◆ Instructions to follow ◆
Print each line below verbatim, skipping every picture.

--- START ---

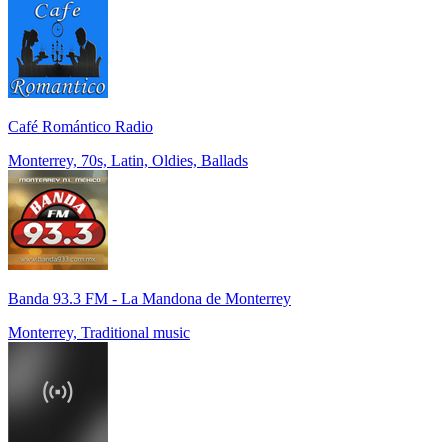
Café Romántico Radio
Monterrey, 70s, Latin, Oldies, Ballads
Banda 93.3 FM - La Mandona de Monterrey
Monterrey, Traditional music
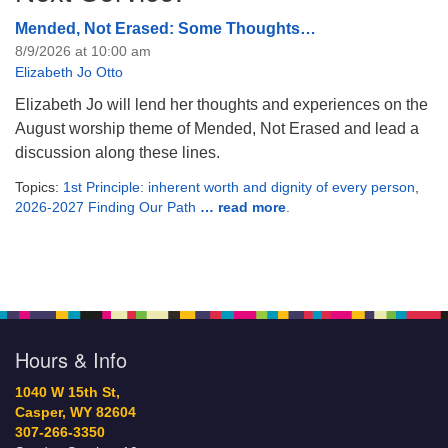
Mended, Not Erased: Some Thoughts…
8/9/2026 at 10:00 am
Elizabeth Jo Otto
Elizabeth Jo will lend her thoughts and experiences on the
August worship theme of Mended, Not Erased and lead a
discussion along these lines.
Topics:
1st Principle: inherent worth and dignity of every person
,
2026-2027 Finding Our Path
… read more
.
Hours & Info
1040 W 15th St,
Casper, WY 82604
307-266-3350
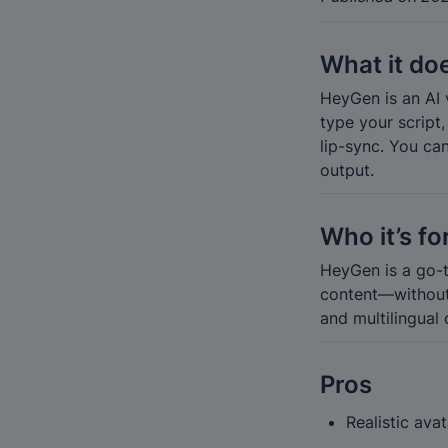
What it do
HeyGen is an AI v
type your script
lip-sync. You ca
output.
Who it’s fo
HeyGen is a go-t
content—without p
and multilingual 
Pros
Realistic ava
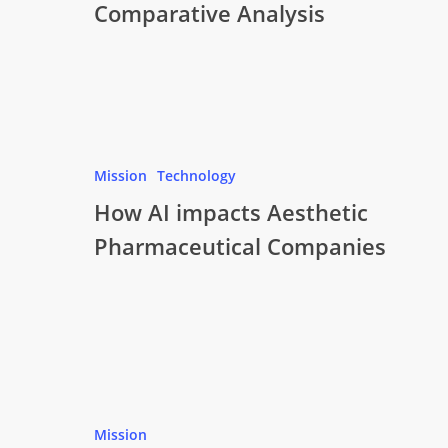
Comparative Analysis
Mission
Technology
How AI impacts Aesthetic
Pharmaceutical Companies
Mission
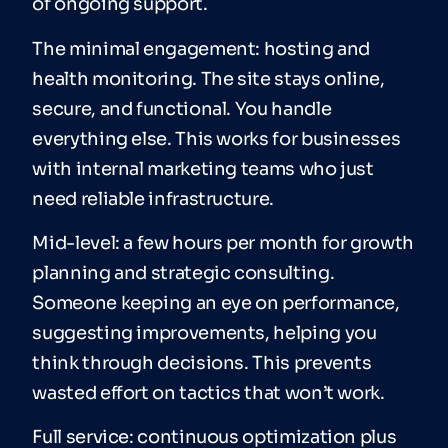
of ongoing support.
The minimal engagement: hosting and
health monitoring. The site stays online,
secure, and functional. You handle
everything else. This works for businesses
with internal marketing teams who just
need reliable infrastructure.
Mid-level: a few hours per month for growth
planning and strategic consulting.
Someone keeping an eye on performance,
suggesting improvements, helping you
think through decisions. This prevents
wasted effort on tactics that won’t work.
Full service: continuous optimization plus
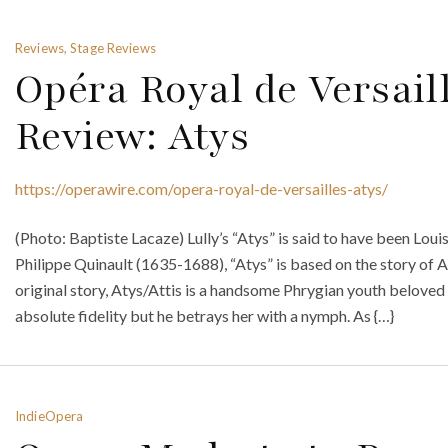
Reviews, Stage Reviews
Opéra Royal de Versail
Review: Atys
https://operawire.com/opera-royal-de-versailles-atys/
(Photo: Baptiste Lacaze) Lully’s “Atys” is said to have been Louis
Philippe Quinault (1635-1688), “Atys” is based on the story of 
original story, Atys/Attis is a handsome Phrygian youth belove
absolute fidelity but he betrays her with a nymph. As {…}
IndieOpera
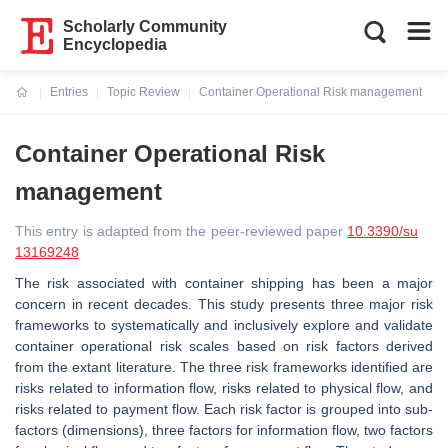
Scholarly Community
Encyclopedia
Entries
Topic Review
Container Operational Risk management
Current:
Container Operational Risk
management
This entry is adapted from the peer-reviewed paper
10.3390/su
13169248
The risk associated with container shipping has been a major
concern in recent decades. This study presents three major risk
frameworks to systematically and inclusively explore and validate
container operational risk scales based on risk factors derived
from the extant literature. The three risk frameworks identified are
risks related to information flow, risks related to physical flow, and
risks related to payment flow. Each risk factor is grouped into sub-
factors (dimensions), three factors for information flow, two factors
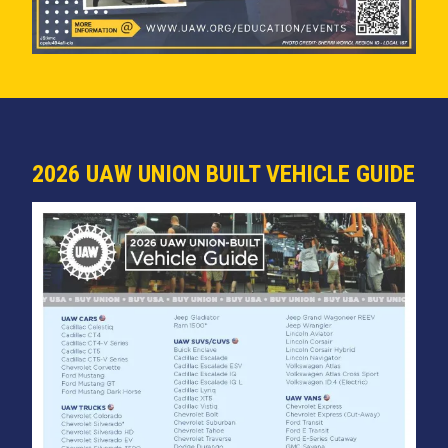
2026 UAW UNION BUILT VEHICLE GUIDE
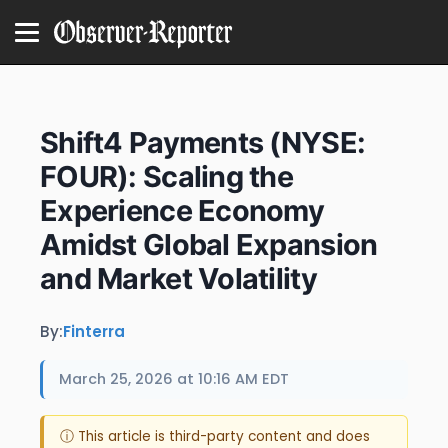
Shift4 Payments (NYSE:
FOUR): Scaling the
Experience Economy
Amidst Global Expansion
and Market Volatility
By:
Finterra
March 25, 2026 at 10:16 AM EDT
ⓘ This article is third-party content and does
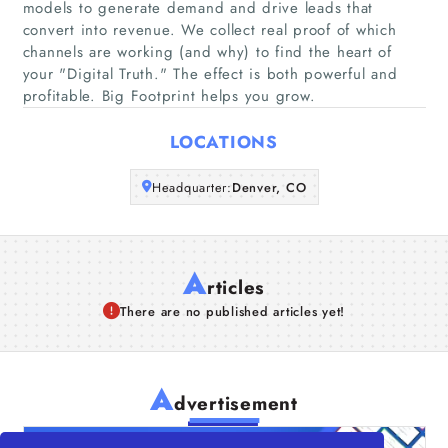
models to generate demand and drive leads that
Companies
convert into revenue. We collect real proof of which
channels are working (and why) to find the heart of
your "Digital Truth."​ The effect is both powerful and
Articles
profitable. Big Footprint helps you grow.
About Us
LOCATIONS
Headquarter:
Denver, CO
A
rticles
There are no published articles yet!
A
dvertisement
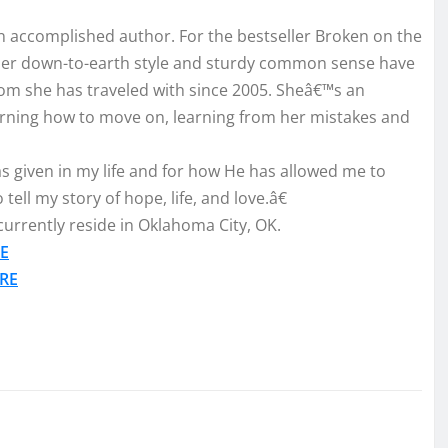
o an accomplished author. For the bestseller Broken on the
 Her down-to-earth style and sturdy common sense have
m she has traveled with since 2005. Sheâ€™s an
arning how to move on, learning from her mistakes and
s given in my life and for how He has allowed me to
ell my story of hope, life, and love.â€
urrently reside in Oklahoma City, OK.
E
RE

--- END ---

◆ Written solution ◆
Café Romántico Radio
Monterrey, 70s, Latin, Oldies, Ballads
Banda 93.3 FM - La Mandona de Monterrey
Monterrey, Traditional music
Mended, Not Erased: Some Thoughts…
8/9/2026 at 10:00 am
Elizabeth Jo Otto
Elizabeth Jo will lend her thoughts and experiences on the
August worship theme of Mended, Not Erased and lead a
discussion along these lines.
Topics:
1st Principle: inherent worth and dignity of every person
,
2026-2027 Finding Our Path
… read more
.
Hours & Info
1040 W 15th St,
Casper, WY 82604
307-266-3350
What it do
HeyGen is an AI v
type your script
lip-sync. You ca
output.
Who it’s fo
HeyGen is a go-t
content—without p
and multilingual 
Pros
Realistic ava
Comparative Analysis
Mission
Technology
How AI impacts Aesthetic
Pharmaceutical Companies
Mission
of ongoing support.
The minimal engagement: hosting and
health monitoring. The site stays online,
secure, and functional. You handle
everything else. This works for businesses
with internal marketing teams who just
need reliable infrastructure.
Mid-level: a few hours per month for growth
planning and strategic consulting.
Someone keeping an eye on performance,
suggesting improvements, helping you
think through decisions. This prevents
wasted effort on tactics that won’t work.
Full service: continuous optimization plus
Reviews, Stage Reviews
Opéra Royal de Versail
Review: Atys
https://operawire.com/opera-royal-de-versailles-atys/
(Photo: Baptiste Lacaze) Lully’s “Atys” is said to have been Louis
Philippe Quinault (1635-1688), “Atys” is based on the story of 
original story, Atys/Attis is a handsome Phrygian youth belove
absolute fidelity but he betrays her with a nymph. As {…}
IndieOpera
Scholarly Community
Encyclopedia
Entries
Topic Review
Container Operational Risk management
Current:
Container Operational Risk
management
This entry is adapted from the peer-reviewed paper
10.3390/su
13169248
The risk associated with container shipping has been a major
concern in recent decades. This study presents three major risk
frameworks to systematically and inclusively explore and validate
container operational risk scales based on risk factors derived
from the extant literature. The three risk frameworks identified are
risks related to information flow, risks related to physical flow, and
risks related to payment flow. Each risk factor is grouped into sub-
factors (dimensions), three factors for information flow, two factors
2026 UAW UNION BUILT VEHICLE GUIDE
Shift4 Payments (NYSE:
FOUR): Scaling the
Experience Economy
Amidst Global Expansion
and Market Volatility
By:
Finterra
March 25, 2026 at 10:16 AM EDT
ⓘ This article is third-party content and does
models to generate demand and drive leads that
Companies
convert into revenue. We collect real proof of which
channels are working (and why) to find the heart of
your "Digital Truth."​ The effect is both powerful and
Articles
profitable. Big Footprint helps you grow.
About Us
LOCATIONS
Headquarter:
Denver, CO
A
rticles
There are no published articles yet!
A
dvertisement
o an accomplished author. For the bestseller Broken on the
 Her down-to-earth style and sturdy common sense have
m she has traveled with since 2005. Sheâ€™s an
arning how to move on, learning from her mistakes and
s given in my life and for how He has allowed me to
ell my story of hope, life, and love.â€
urrently reside in Oklahoma City, OK.
E
RE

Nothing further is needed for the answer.